**REQUIREMENT**
When you copy the records, keep every word exact and leave the pictures out.

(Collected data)
☆ ☆ ☆

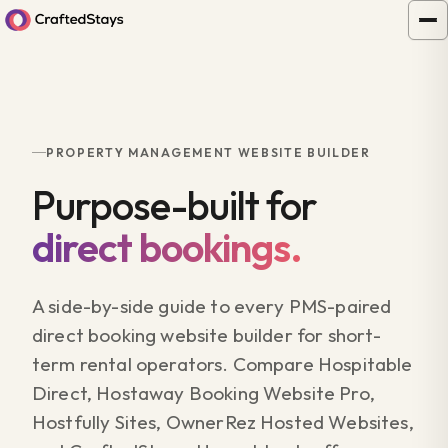
PROPERTY MANAGEMENT WEBSITE BUILDER
Purpose-built for
direct bookings.
A side-by-side guide to every PMS-paired
direct booking website builder for short-
term rental operators. Compare Hospitable
Direct, Hostaway Booking Website Pro,
Hostfully Sites, OwnerRez Hosted Websites,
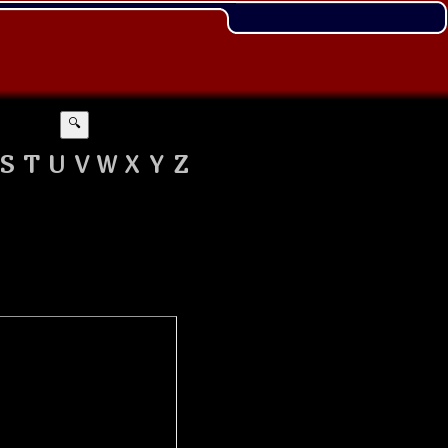
🔍
S
T
U
V
W
X
Y
Z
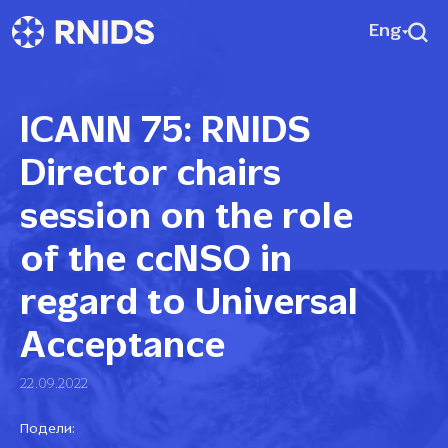
Eng
ICANN 75: RNIDS
Director chairs
session on the role
of the ccNSO in
regard to Universal
Acceptance
22.09.2022
Подели:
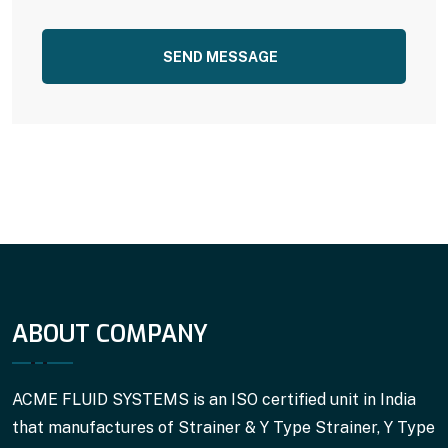
SEND MESSAGE
ABOUT COMPANY
ACME FLUID SYSTEMS is an ISO certified unit in India
that manufactures of Strainer & Y Type Strainer, Y Type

☆ ☆ ☆

**FINISHED EXERCISE**
PROPERTY MANAGEMENT WEBSITE BUILDER
Purpose-built for
direct bookings.
A side-by-side guide to every PMS-paired
direct booking website builder for short-
term rental operators. Compare Hospitable
Direct, Hostaway Booking Website Pro,
Hostfully Sites, OwnerRez Hosted Websites,
🔍
S
T
U
V
W
X
Y
Z
Eng
ICANN 75: RNIDS
Director chairs
session on the role
of the ccNSO in
regard to Universal
Acceptance
22.09.2022
Подели:
SEND MESSAGE
ABOUT COMPANY
ACME FLUID SYSTEMS is an ISO certified unit in India
that manufactures of Strainer & Y Type Strainer, Y Type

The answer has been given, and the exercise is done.